* Goal of the exercise *
Retype word for word the stretch of entries below from the line that has "the on-site amenities or exploring the" through the line that has "o follow the", and omit the pictures.

* Source material *
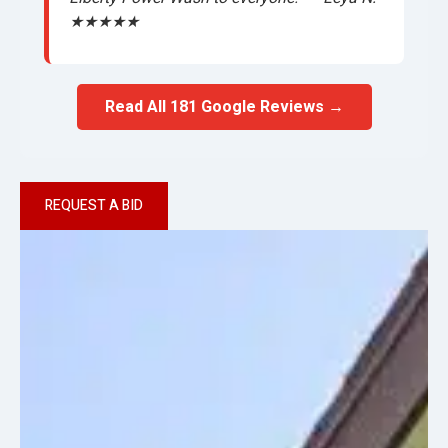
★★★★★
Read All 181 Google Reviews →
REQUEST A BID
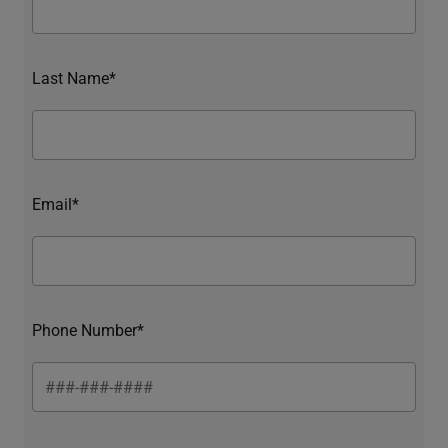
Last Name*
Email*
Phone Number*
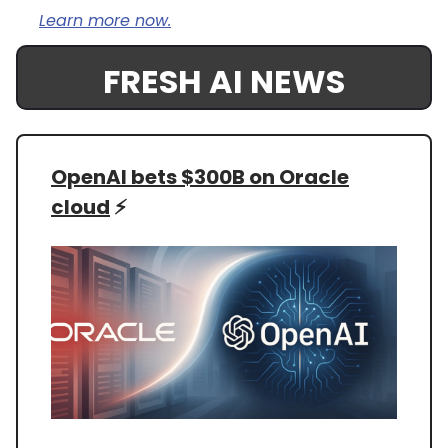
Learn more now.
FRESH AI NEWS
OpenAI bets $300B on Oracle
cloud
⚡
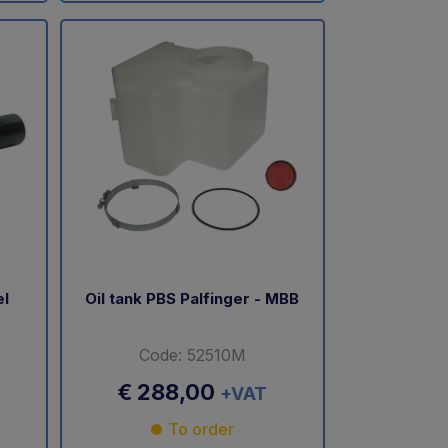
el
Oil tank PBS Palfinger - MBB
Code: 52510M
€ 288,00
+VAT
To order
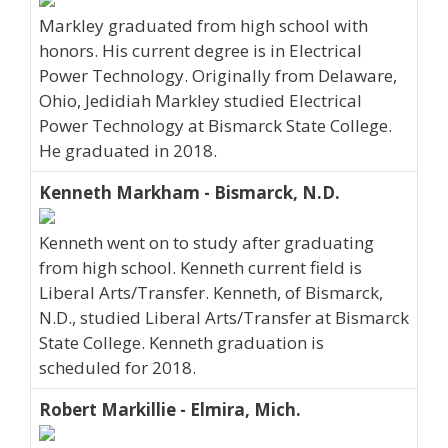
Markley graduated from high school with
honors. His current degree is in Electrical
Power Technology. Originally from Delaware,
Ohio, Jedidiah Markley studied Electrical
Power Technology at Bismarck State College.
He graduated in 2018.
Kenneth Markham - Bismarck, N.D.
Kenneth went on to study after graduating
from high school. Kenneth current field is
Liberal Arts/Transfer. Kenneth, of Bismarck,
N.D., studied Liberal Arts/Transfer at Bismarck
State College. Kenneth graduation is
scheduled for 2018.
Robert Markillie - Elmira, Mich.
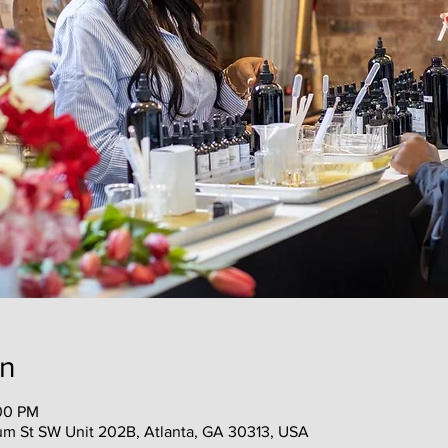
on
:00 PM
m St SW Unit 202B, Atlanta, GA 30313, USA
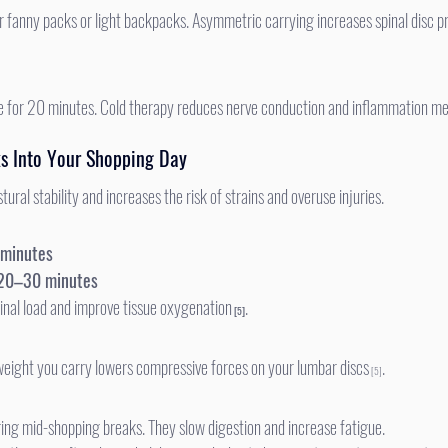
 ice for 20 minutes. Cold therapy reduces nerve conduction and inflammation me
ks Into Your Shopping Day
tural stability and increases the risk of strains and overuse injuries.
 minutes
20–30 minutes
inal load and improve tissue oxygenation
.
 [5]
eight you carry lowers compressive forces on your lumbar discs
.
 [5]
ring mid-shopping breaks. They slow digestion and increase fatigue.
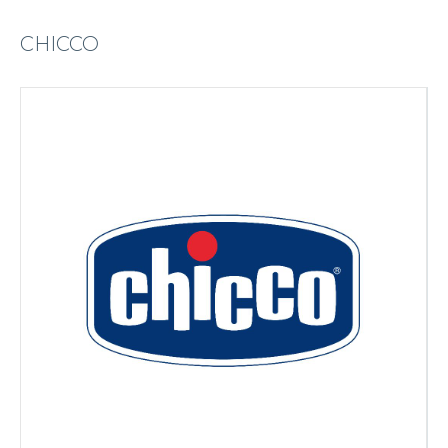
CHICCO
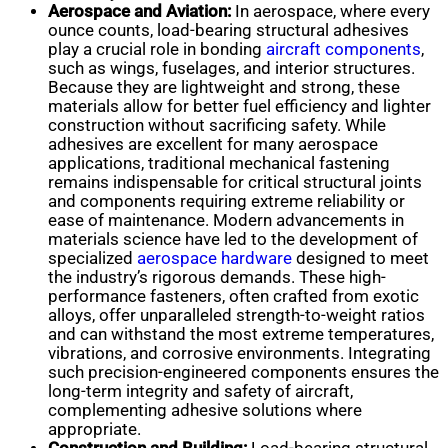
Aerospace and Aviation:
In aerospace, where every
ounce counts, load-bearing structural adhesives
play a crucial role in bonding
aircraft components
,
such as wings, fuselages, and interior structures.
Because they are lightweight and strong, these
materials allow for better fuel efficiency and lighter
construction without sacrificing safety. While
adhesives are excellent for many aerospace
applications, traditional mechanical fastening
remains indispensable for critical structural joints
and components requiring extreme reliability or
ease of maintenance. Modern advancements in
materials science have led to the development of
specialized
aerospace hardware
designed to meet
the industry’s rigorous demands. These high-
performance fasteners, often crafted from exotic
alloys, offer unparalleled strength-to-weight ratios
and can withstand the most extreme temperatures,
vibrations, and corrosive environments. Integrating
such precision-engineered components ensures the
long-term integrity and safety of aircraft,
complementing adhesive solutions where
appropriate.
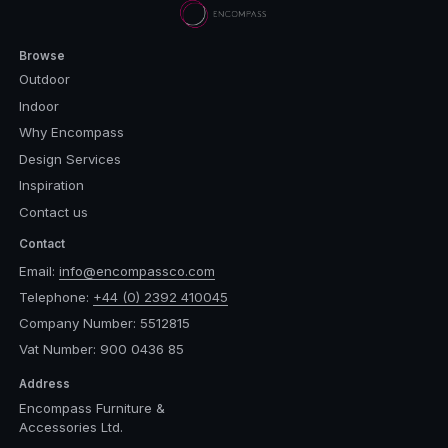
Browse
Outdoor
Indoor
Why Encompass
Design Services
Inspiration
Contact us
Contact
Email:
info@encompassco.com
Telephone:
+44 (0) 2392 410045
Company Number: 5512815
Vat Number: 900 0436 85
Address
Encompass Furniture &
Accessories Ltd.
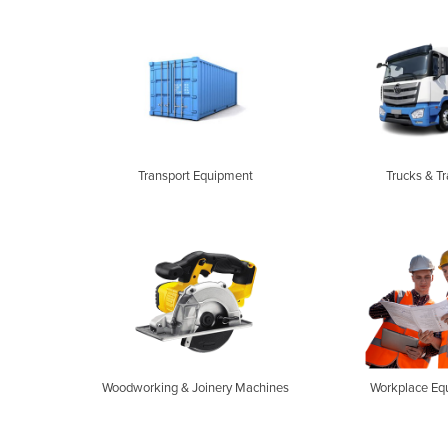
Transport Equipment
Trucks & Tr
Woodworking & Joinery Machines
Workplace Eq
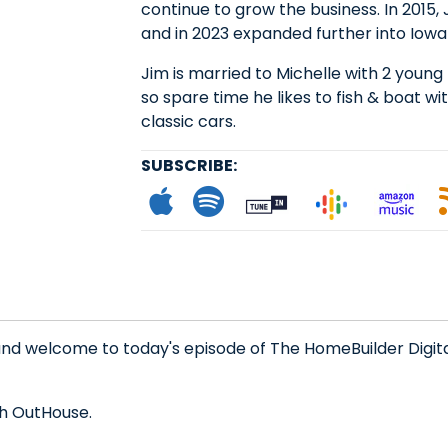
continue to grow the business. In 2015
and in 2023 expanded further into Iowa 
Jim is married to Michelle with 2 young 
so spare time he likes to fish & boat wit
classic cars.
SUBSCRIBE:
Subscribe to App
Follow on Spot
Follow on
Follo
L
nd welcome to today's episode of The HomeBuilder Digita
th OutHouse.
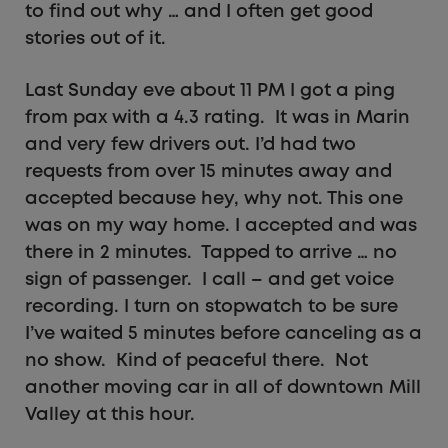
to find out why … and I often get good
stories out of it.
Last Sunday eve about 11 PM I got a ping
from pax with a 4.3 rating. It was in Marin
and very few drivers out. I’d had two
requests from over 15 minutes away and
accepted because hey, why not. This one
was on my way home. I accepted and was
there in 2 minutes. Tapped to arrive … no
sign of passenger. I call – and get voice
recording. I turn on stopwatch to be sure
I’ve waited 5 minutes before canceling as a
no show. Kind of peaceful there. Not
another moving car in all of downtown Mill
Valley at this hour.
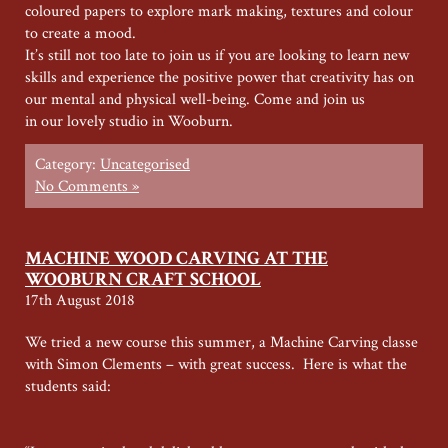
coloured papers to explore mark making, textures and colour
to create a mood.
It’s still not too late to join us if you are looking to learn new
skills and experience the positive power that creativity has on
our mental and physical well-being. Come and join us
in our lovely studio in Wooburn.
Category:
Uncategorised
No Comments »
MACHINE WOOD CARVING AT THE
WOOBURN CRAFT SCHOOL
17th August 2018
We tried a new course this summer, a Machine Carving classe
with Simon Clements – with great success. Here is what the
students said:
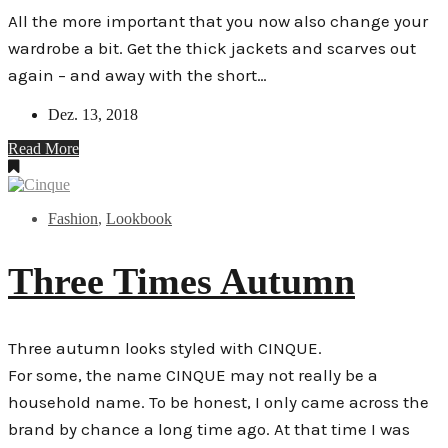
All the more important that you now also change your
wardrobe a bit. Get the thick jackets and scarves out
again – and away with the short…
Dez. 13, 2018
Read More
Fashion
,
Lookbook
Three Times Autumn
Three autumn looks styled with CINQUE.
For some, the name CINQUE may not really be a
household name. To be honest, I only came across the
brand by chance a long time ago. At that time I was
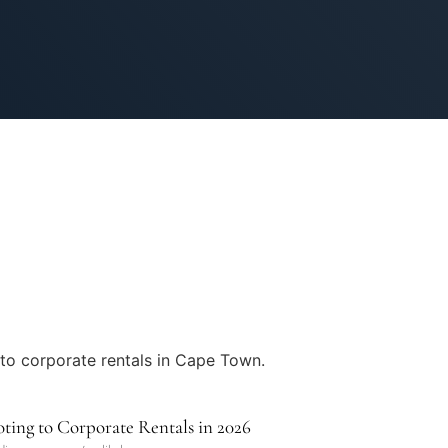
ing to Corporate Rentals in 2026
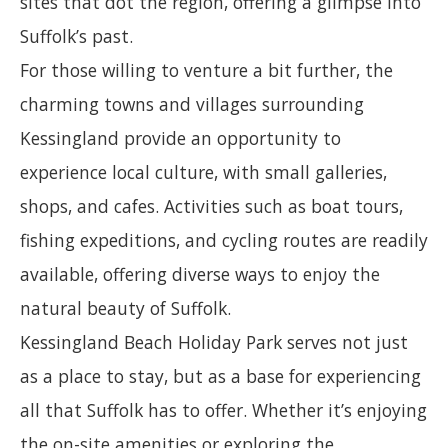
sites that dot the region, offering a glimpse into
Suffolk’s past.
For those willing to venture a bit further, the
charming towns and villages surrounding
Kessingland provide an opportunity to
experience local culture, with small galleries,
shops, and cafes. Activities such as boat tours,
fishing expeditions, and cycling routes are readily
available, offering diverse ways to enjoy the
natural beauty of Suffolk.
Kessingland Beach Holiday Park serves not just
as a place to stay, but as a base for experiencing
all that Suffolk has to offer. Whether it’s enjoying
the on-site amenities or exploring the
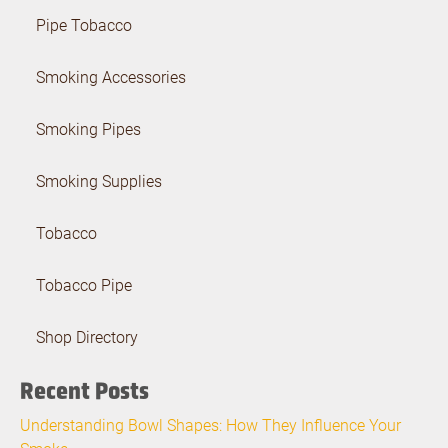
Pipe Tobacco
Smoking Accessories
Smoking Pipes
Smoking Supplies
Tobacco
Tobacco Pipe
Shop Directory
Recent Posts
Understanding Bowl Shapes: How They Influence Your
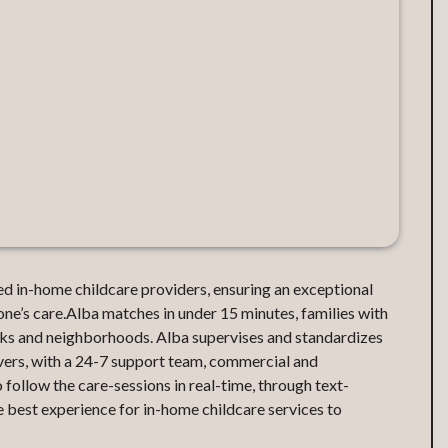
d in-home childcare providers, ensuring an exceptional
one’s care.Alba matches in under 15 minutes, families with
orks and neighborhoods. Alba supervises and standardizes
ivers, with a 24-7 support team, commercial and
o follow the care-sessions in real-time, through text-
 best experience for in-home childcare services to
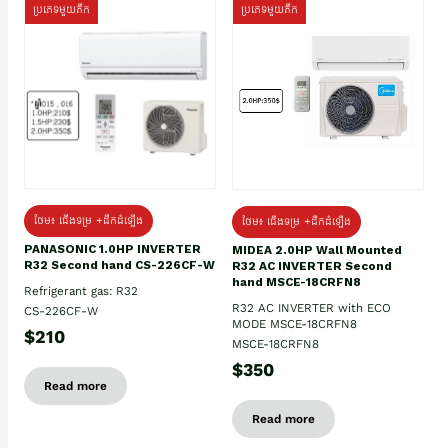
ប្រភេទមួយតឹក
ប្រភេទមួយតឹក
ថែម៖ ជើងទម្រ +ដឹកដំឡើង
ថែម៖ ជើងទម្រ +ដឹកដំឡើង
PANASONIC 1.0HP INVERTER
MIDEA 2.0HP Wall Mounted
R32 Second hand CS-226CF-W
R32 AC INVERTER Second
hand MSCE-18CRFN8
Refrigerant gas: R32
R32 AC INVERTER with ECO
CS-226CF-W
MODE MSCE-18CRFN8
$210
MSCE-18CRFN8
$350
Read more
Read more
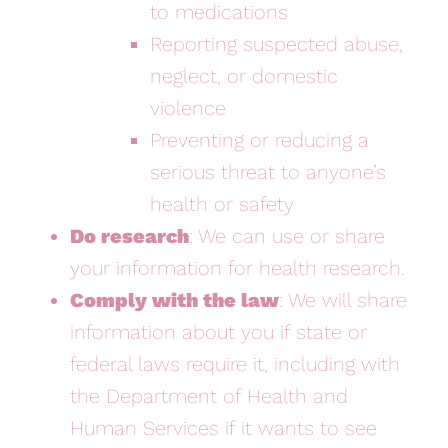
to medications
Reporting suspected abuse,
neglect, or domestic
violence
Preventing or reducing a
serious threat to anyone’s
health or safety
Do research
: We can use or share
your information for health research.
Comply with the law
: We will share
information about you if state or
federal laws require it, including with
the Department of Health and
Human Services if it wants to see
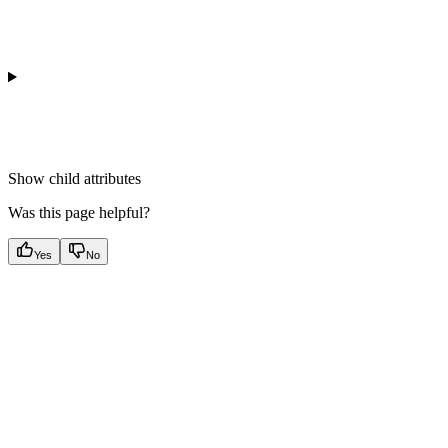
Show
child attributes
Was this page helpful?
Yes
No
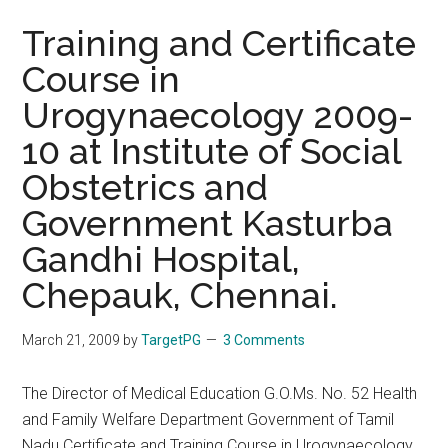
Training and Certificate
Course in
Urogynaecology 2009-
10 at Institute of Social
Obstetrics and
Government Kasturba
Gandhi Hospital,
Chepauk, Chennai.
March 21, 2009
by
TargetPG
3 Comments
The Director of Medical Education G.O.Ms. No. 52 Health
and Family Welfare Department Government of Tamil
Nadu Certificate and Training Course in Urogynaecology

* Answer to this task *
the on-site amenities or exploring the
Pipe Tobacco
Smoking Accessories
Smoking Pipes
Smoking Supplies
Tobacco
Tobacco Pipe
Shop Directory
Recent Posts
Understanding Bowl Shapes: How They Influence Your
d in-home childcare providers, ensuring an exceptional
one’s care.Alba matches in under 15 minutes, families with
orks and neighborhoods. Alba supervises and standardizes
ivers, with a 24-7 support team, commercial and
o follow the care-sessions in real-time, through text-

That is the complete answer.